O percentual das famílias mais pobres que não conseguem vagas é quatro vezes maior do que o das famílias ricas. Os dados são do IBGE.
No entanto, na região, pelo menos dois municípios seguem na contramão destas estatísticas. Tubarão vem, desde 2019, com filas zeradas na educação infantil. São aproximadamente 6,5 mil crianças atendidas diariamente nos Centros de Educação Infantil, redes conveniadas (Lar da Menina, Aproet e Joanna de Ângelis) e escolas credenciadas – aquelas onde há compra de vagas para alunos da rede municipal de ensino.
Em Capivari de Baixo, segundo a secretária de Educação, Marinélia Bonelli Fernandes, o município trabalha diariamente para não deixar nenhuma criança sem vagas nas creches.
“Nossa fila oscila entre 10 e 15 crianças, algumas vezes, na espera, mas já zeramos esta fila algumas vezes também. É um trabalho diário, hoje (ontem) mesmo já conseguimos mais cinco vagas para as crianças. Também devemos ter concluídas até o final do mês as obras de mais duas salas de aula que utilizaremos para abrir mais vagas”, pontua.
Segundo a gerente de Educação de Tubarão, Adriana Mariano, Tubarão segue num trabalho contínuo para manter a fila zerada. O trabalho realizado na Cidade Azul já foi exemplo em várias outras cidades e até outros estados.
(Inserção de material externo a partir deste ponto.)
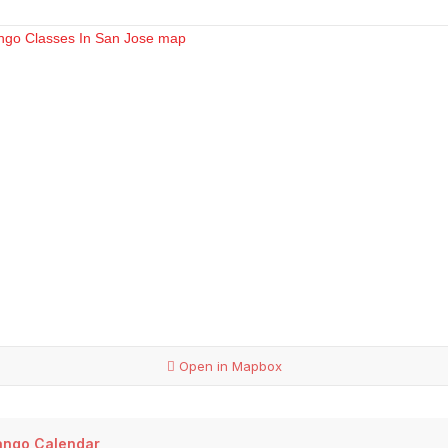
Open in Mapbox
ango Calendar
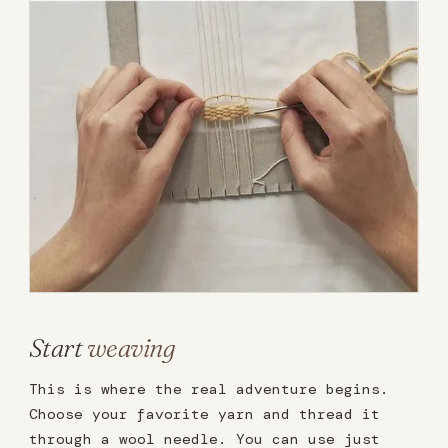
Start
weaving
This is where the real adventure begins.
Choose your favorite yarn and thread it
through a wool needle. You can use just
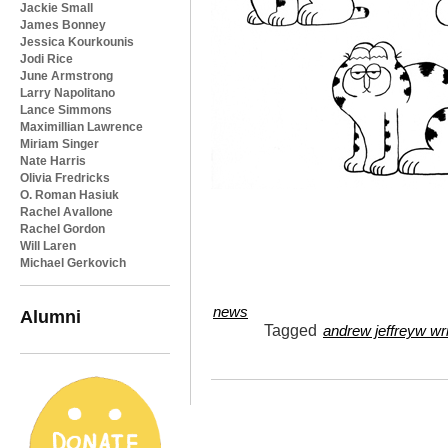
Jackie Small
James Bonney
Jessica Kourkounis
Jodi Rice
June Armstrong
Larry Napolitano
Lance Simmons
Maximillian Lawrence
Miriam Singer
Nate Harris
Olivia Fredricks
O. Roman Hasiuk
Rachel Avallone
Rachel Gordon
Will Laren
Michael Gerkovich
news
Alumni
Tagged
andrew jeffreyw wr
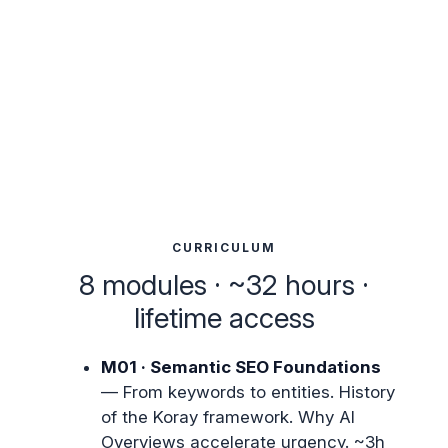
CURRICULUM
8 modules · ~32 hours ·
lifetime access
M01 · Semantic SEO Foundations
— From keywords to entities. History
of the Koray framework. Why AI
Overviews accelerate urgency. ~3h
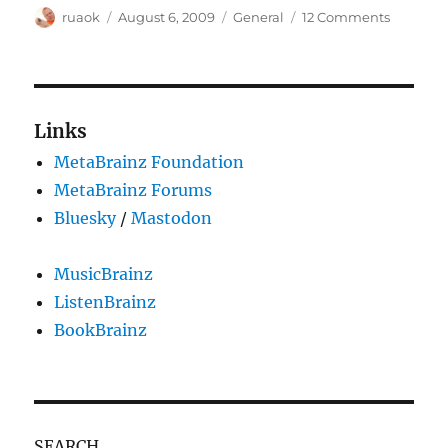
Author
Posted
Categories
on
ruaok
August 6, 2009
General
12 Comments
on
Looking
for
an
icon
artist
Links
MetaBrainz Foundation
MetaBrainz Forums
Bluesky
/
Mastodon
MusicBrainz
ListenBrainz
BookBrainz
SEARCH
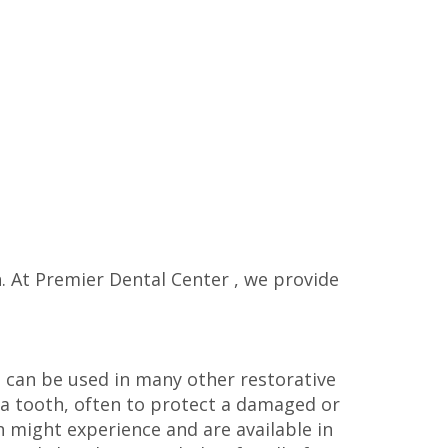
n. At Premier Dental Center , we provide
d can be used in many other restorative
r a tooth, often to protect a damaged or
 might experience and are available in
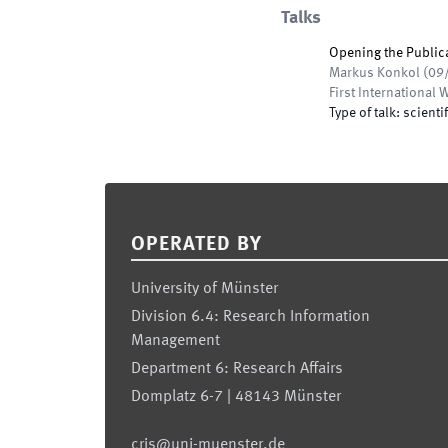
Talks
Opening the Public
Markus Konkol
(
09
First Internationa
Type of talk
:
scientif
Footer
OPERATED BY
University of Münster
Division 6.4: Research Information
Management
Department 6: Research Affairs
Domplatz 6-7 | 48143 Münster
cris@uni-muenster.de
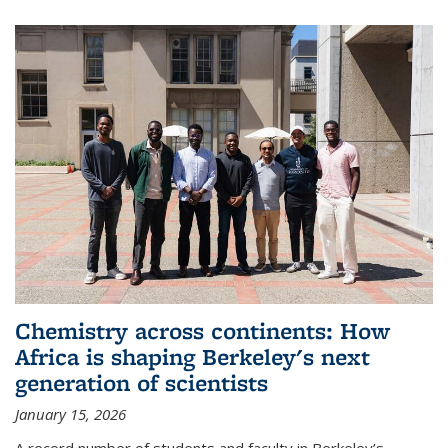
Chemistry across continents: How
Africa is shaping Berkeley's next
generation of scientists
January 15, 2026
A record number of students and faculty in Berkeley’s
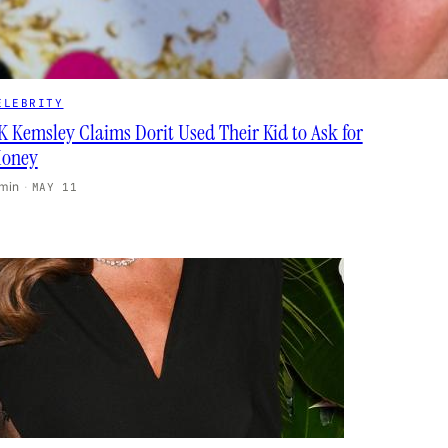
ELEBRITY
K Kemsley Claims Dorit Used Their Kid to Ask for
oney
 min
·
MAY 11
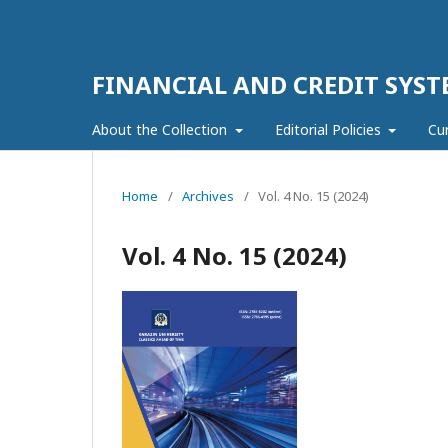
FINANCIAL AND CREDIT SYST
About the Collection
Editorial Policies
Cu
Home
/
Archives
/
Vol. 4 No. 15 (2024)
Vol. 4 No. 15 (2024)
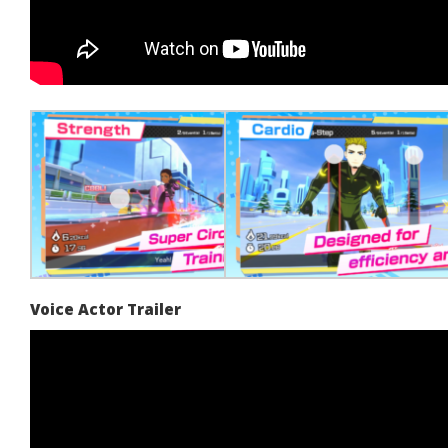
Voice Actor Trailer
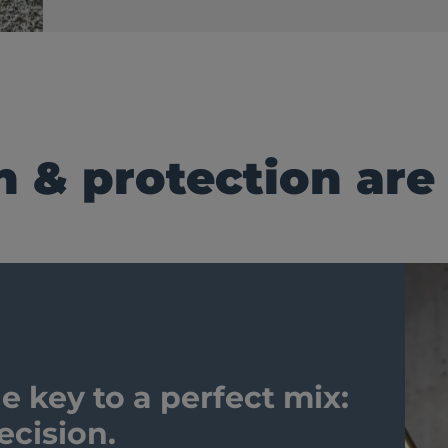
n & protection are
e key to a perfect mix:
ecision.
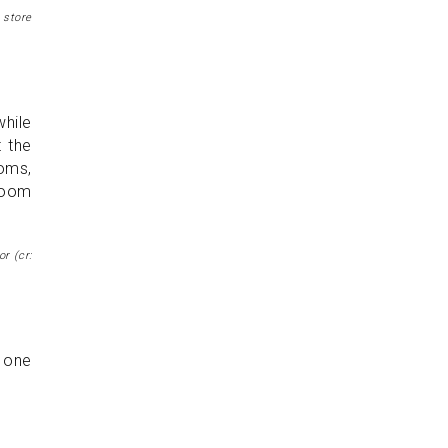
 store
while
t the
ooms,
 room
r (cr:
n one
“A compra de vagas na rede particular de ensino e também a construção de mais salas de aula e a transformação em centros de educação infantil de duas grandes escolas estaduais (Mauá e Angélica Cabral), que foram repassadas ao município, são algumas das ações que fazem com que Tubarão não tenha hoje nenhuma criança fora da escola desde 2019”, comemora.